The agreement with the U.S. Treasury’s Office of Thrift Supervision also will lead to the departure of Nathaniel B. Baker, the bank’s founder, chairman and chief executive officer, who has agreed to step down to help resolve the matter.
Domestic Bank also must name three independent directors to its board of directors and reconstitute its audit committee.
Fewer than six other people, all of whom worked for the subsidiary, were fired as a result of the matter, according to a bank official.
“We accept responsibility,” said Craig A. Baker, an executive vice president and a son of the founder.
Domestic Bank and the subsidiary, Intervale Mortgage Corp., agreed to pay an $850,000 fine and $1 million to fund financial-literacy and credit-counseling programs under the terms of an agreement signed June 30 with the Office of Thrift Supervision.
The bank also has set aside $5 million to reimburse borrowers who were adversely affected by the practices noted in the agreement. The money will return to borrowers the amounts paid to “field loan officers” who arranged the loans. That money must be repaid by Nov. 14.
In addition to replacing the chairman and CEO, the company must hire a full-time compliance officer responsible for reviewing the institution’s consumer-banking practices. Also, it has until Aug. 29 to hire a consultant responsible for a quarterly review of compliance activity.
By July 31, the bank must review the loans arranged through the subsidiary for any suspicious activity and report noteworthy findings to the federal government.
The orders issued last month do not require the bank to raise additional capital.
The requirements are detailed in orders posted June 30 on the thrift supervision office Web site.
The bank notified its customers of the matter in a letter sent out the same day, according to the bank’s executive vice president.
The Office of Thrift Supervision said the bank violated laws barring unfair or deceptive practices and regulations that require proper disclosures about adjustable or variable-rate mortgages. The agency also said the bank had “sham employees” that wrongly presented themselves as employees of a federally chartered savings bank.
In a letter to Domestic Bank customers, Nathaniel B. Baker stated: “The terms of the OTS order don’t require us to comment on nor agree with the OTS concerns, and we accepted the proposed terms in order to put the matter behind us and to continue to move Domestic Bank forward.”
Founded in 1967, Domestic Bank has nine branches.
Craig Baker said the problems were traced to independent mortgage brokers who found prospective borrowers and processed loan documents for Intervale between 2003 and late 2006.
Thousands of “non-conforming” loans were made to borrowers who either provided smaller down payments on residential mortgages than typically required by banks or “who may not have fully documented their income,” Baker said.
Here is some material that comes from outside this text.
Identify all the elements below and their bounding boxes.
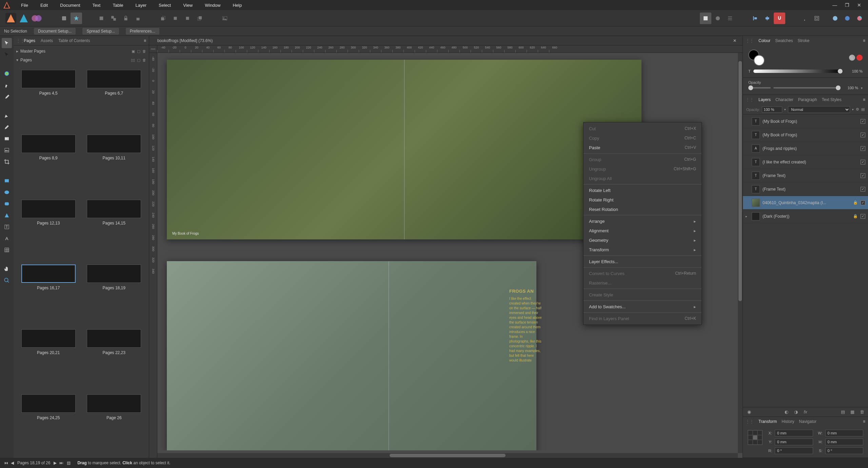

The loans originated in New York and other states outside Rhode Island, Baker said, and were then sold by Intervale into the secondary market.
“None of the assets remain here,” said Baker during an interview in the bank’s Reservoir Avenue headquarters.
He said the bank expects to recoup its money from the brokers and its insurance company. “We do expect to collect a good portion of the $1.8 million from other companies,” Baker said.
The $1 million in education funds will be spread among a variety of nonprofit groups in Rhode Island and Massachusetts, where Domestic Bank’s branches are located, to pay for consumer financial-literacy classes.
Domestic Bank already sponsors financial-education classes, some of which are taught by its own workers, but the financial institution will not use any of the money to pay itself for the new efforts.
“Our plan now is to put it behind us,” Baker said.